Richard Norton. Image courtesy of Chimera Studios.

Probably the best way to sum up this review is to use the one from the IMDB: "Me and a couple of friends went to rent some movies one day, we picked one each and one of us picked Ironheart. Let's just say that from now on, we never let him pick a movie. This movie sucks." Indeed.

If anyone thinks that Robert Clouse has anything to do with the success of Enter the Dragon, they only have to look at this movie, which was the last one Clouse completed before his death in 1997 of kidney failure (in my mind, brought on by heavy drinking to try and forget he directed crap like this and Gymkata, which had the inane idea to make a gymnast an action star). This exercise in idiocy is a total bore from beginning to end; it's straight-to-video "films" like this which give martial arts movies a bad name. The tagline of "only the strong will survive" is appropriate -- you'll need a strong stomach to sit through this ninety-minute vortex of suck.

The lame plot has Britton Lee (Bruce Lee's cousin, which means he's got about a fourth of the talent of the Dragon) as a LA cop who travels to Oregon for no other reason except that Robert Clouse lived there and was too damn lazy to shoot anywhere else. Actually, Lee's old partner transferred there to get away from the danger of LA, but of course he follows sidekick rule number one and gets killed in the line of duty. After wandering around "scenic" Portland for what seems like forever, during which time he hangs around a lame-looking dance club populated by the most untalented white people ever to strike a pose and not do much else except fight the occasional generic untalented white guy, Lee finally pieces together a white slavery scheme led by Richard Norton (in a total "beer money" role, since his talents are totally wasted here).

There is nothing, and I mean nothing, to recommend a viewing of Ironheart. The acting sucks. The directing sucks. The scenery sucks. The ugly women baring their floppy boobs suck. The endless shots of white people trying to shake their rumps sucks. The cheeseball horrible techno/rap/whatever music sucks worse than a hooker with a snaggletooth. The fights looked like they were pieced together by a blind schizophrenic amputee after smoking some bad crack, and yeah, they really suck. Even the videotape (What? You actually thought this might be on DVD?) sucks -- my VCR tried to eat it several times. Maybe it knew something I didn't and was trying to protect me.

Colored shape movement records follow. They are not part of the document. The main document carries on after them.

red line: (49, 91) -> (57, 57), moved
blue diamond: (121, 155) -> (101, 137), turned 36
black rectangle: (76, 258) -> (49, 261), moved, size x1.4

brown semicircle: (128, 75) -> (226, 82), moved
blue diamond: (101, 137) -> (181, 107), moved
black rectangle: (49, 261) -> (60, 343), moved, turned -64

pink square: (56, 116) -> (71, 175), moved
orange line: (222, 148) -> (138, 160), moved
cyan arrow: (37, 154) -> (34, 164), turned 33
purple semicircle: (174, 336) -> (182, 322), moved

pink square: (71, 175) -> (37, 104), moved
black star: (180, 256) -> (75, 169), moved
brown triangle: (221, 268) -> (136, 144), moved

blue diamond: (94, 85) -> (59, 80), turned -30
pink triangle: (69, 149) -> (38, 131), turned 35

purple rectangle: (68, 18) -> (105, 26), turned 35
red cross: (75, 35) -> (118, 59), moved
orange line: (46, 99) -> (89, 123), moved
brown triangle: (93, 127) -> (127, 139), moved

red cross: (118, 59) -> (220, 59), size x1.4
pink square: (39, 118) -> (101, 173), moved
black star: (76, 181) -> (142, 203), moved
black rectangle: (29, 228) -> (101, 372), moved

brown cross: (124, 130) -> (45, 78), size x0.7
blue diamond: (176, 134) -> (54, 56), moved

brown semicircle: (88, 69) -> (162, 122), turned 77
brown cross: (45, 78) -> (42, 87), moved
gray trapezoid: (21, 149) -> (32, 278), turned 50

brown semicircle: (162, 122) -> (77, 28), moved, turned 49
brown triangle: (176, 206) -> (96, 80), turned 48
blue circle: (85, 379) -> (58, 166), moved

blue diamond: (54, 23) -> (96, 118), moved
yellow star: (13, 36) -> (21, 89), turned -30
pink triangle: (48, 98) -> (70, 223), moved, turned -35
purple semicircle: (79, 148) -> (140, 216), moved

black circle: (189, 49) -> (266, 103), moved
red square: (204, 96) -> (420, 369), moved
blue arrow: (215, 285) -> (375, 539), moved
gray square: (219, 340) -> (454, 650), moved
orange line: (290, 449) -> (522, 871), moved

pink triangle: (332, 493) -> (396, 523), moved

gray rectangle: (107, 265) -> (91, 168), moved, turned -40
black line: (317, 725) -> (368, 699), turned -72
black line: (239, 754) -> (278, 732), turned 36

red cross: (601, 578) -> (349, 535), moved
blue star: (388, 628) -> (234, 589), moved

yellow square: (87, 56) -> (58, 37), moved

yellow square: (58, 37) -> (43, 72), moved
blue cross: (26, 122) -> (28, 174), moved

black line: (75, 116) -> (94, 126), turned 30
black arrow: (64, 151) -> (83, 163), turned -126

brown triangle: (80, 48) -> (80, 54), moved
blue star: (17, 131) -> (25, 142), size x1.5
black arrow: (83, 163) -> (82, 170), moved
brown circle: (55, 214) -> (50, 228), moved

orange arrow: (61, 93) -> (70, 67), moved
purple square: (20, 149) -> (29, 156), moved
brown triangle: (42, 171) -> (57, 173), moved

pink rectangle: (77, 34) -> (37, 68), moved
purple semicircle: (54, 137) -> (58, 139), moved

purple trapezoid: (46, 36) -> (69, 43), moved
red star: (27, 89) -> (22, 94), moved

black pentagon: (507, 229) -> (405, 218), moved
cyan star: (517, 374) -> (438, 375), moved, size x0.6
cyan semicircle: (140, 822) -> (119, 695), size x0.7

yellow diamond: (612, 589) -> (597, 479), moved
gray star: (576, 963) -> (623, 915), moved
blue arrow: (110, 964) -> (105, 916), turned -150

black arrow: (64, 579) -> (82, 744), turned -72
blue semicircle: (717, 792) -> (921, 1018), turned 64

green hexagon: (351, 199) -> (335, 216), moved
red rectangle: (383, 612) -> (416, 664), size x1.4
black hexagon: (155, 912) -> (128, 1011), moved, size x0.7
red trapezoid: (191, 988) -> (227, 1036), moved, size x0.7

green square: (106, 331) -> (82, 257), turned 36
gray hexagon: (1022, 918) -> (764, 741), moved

Even if you enjoy ripping on cheesy movies, Ironheart is so truly god-awful and most damningly, just plain boring, that it doesn't even warrant a "Mystery Science Theatre" treatment, no matter how many adult beverages you might consume. If you only take heed of one of my reviews, this would be the one to do it for. Stay the hell away from Ironheart. It's an insult to the term "martial arts" and film in general. Leave it to the depths of B-movie hell where it belongs.